▸ What to produce: Each line in the records that mentions the word "Álvaro" needs to be listed.

[Collected data]
━━━━━━━━
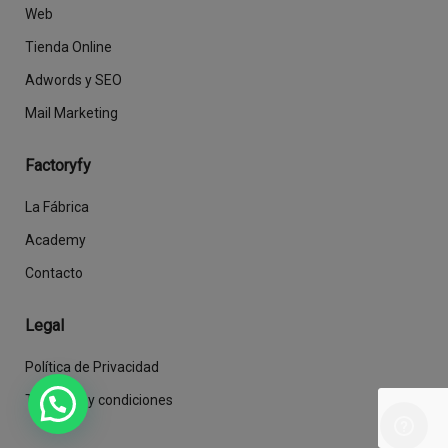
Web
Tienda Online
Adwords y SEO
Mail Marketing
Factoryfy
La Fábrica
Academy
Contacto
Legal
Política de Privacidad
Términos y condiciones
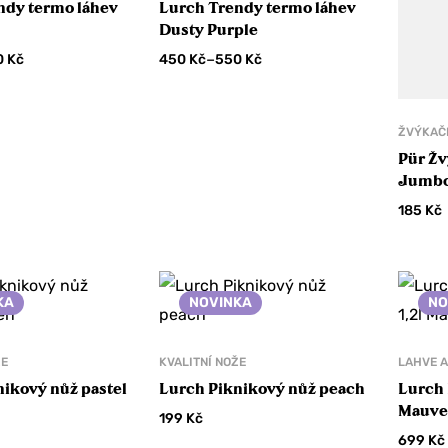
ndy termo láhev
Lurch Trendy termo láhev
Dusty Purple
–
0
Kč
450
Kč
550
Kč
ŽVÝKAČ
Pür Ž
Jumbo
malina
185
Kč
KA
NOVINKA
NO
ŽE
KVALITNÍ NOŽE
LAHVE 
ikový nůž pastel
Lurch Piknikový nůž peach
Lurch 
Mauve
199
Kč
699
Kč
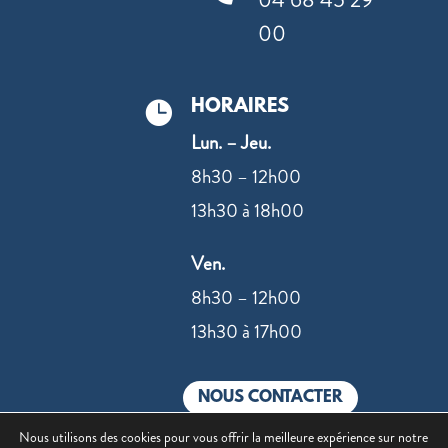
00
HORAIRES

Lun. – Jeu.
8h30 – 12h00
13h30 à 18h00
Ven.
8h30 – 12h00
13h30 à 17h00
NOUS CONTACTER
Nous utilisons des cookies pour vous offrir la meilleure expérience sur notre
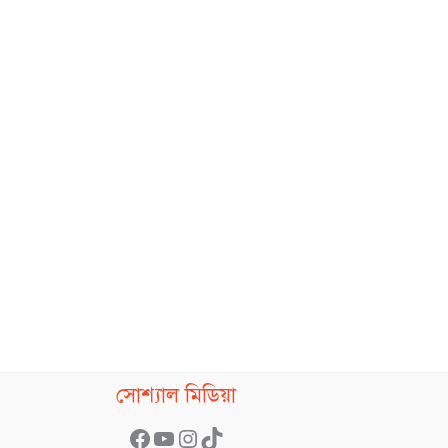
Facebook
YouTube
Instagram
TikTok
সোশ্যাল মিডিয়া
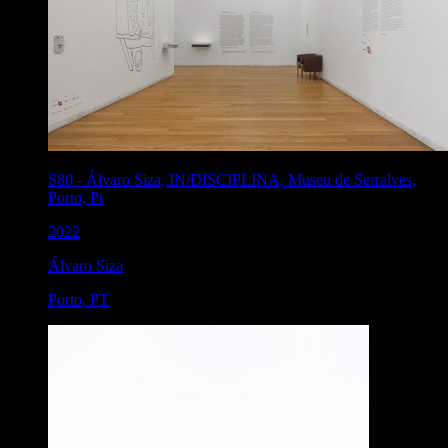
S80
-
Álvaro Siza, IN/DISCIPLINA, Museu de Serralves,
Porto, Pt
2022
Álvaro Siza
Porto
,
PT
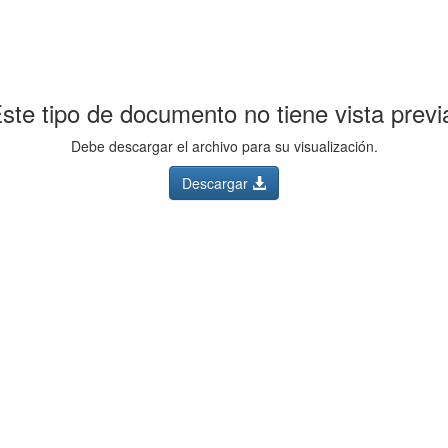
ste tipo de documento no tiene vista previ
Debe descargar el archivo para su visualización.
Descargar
━━━━━━━━
▸ Solution for this task:
Álvaro Siza, IN/DISCIPLINA, Museu de Serralves,
Álvaro Siza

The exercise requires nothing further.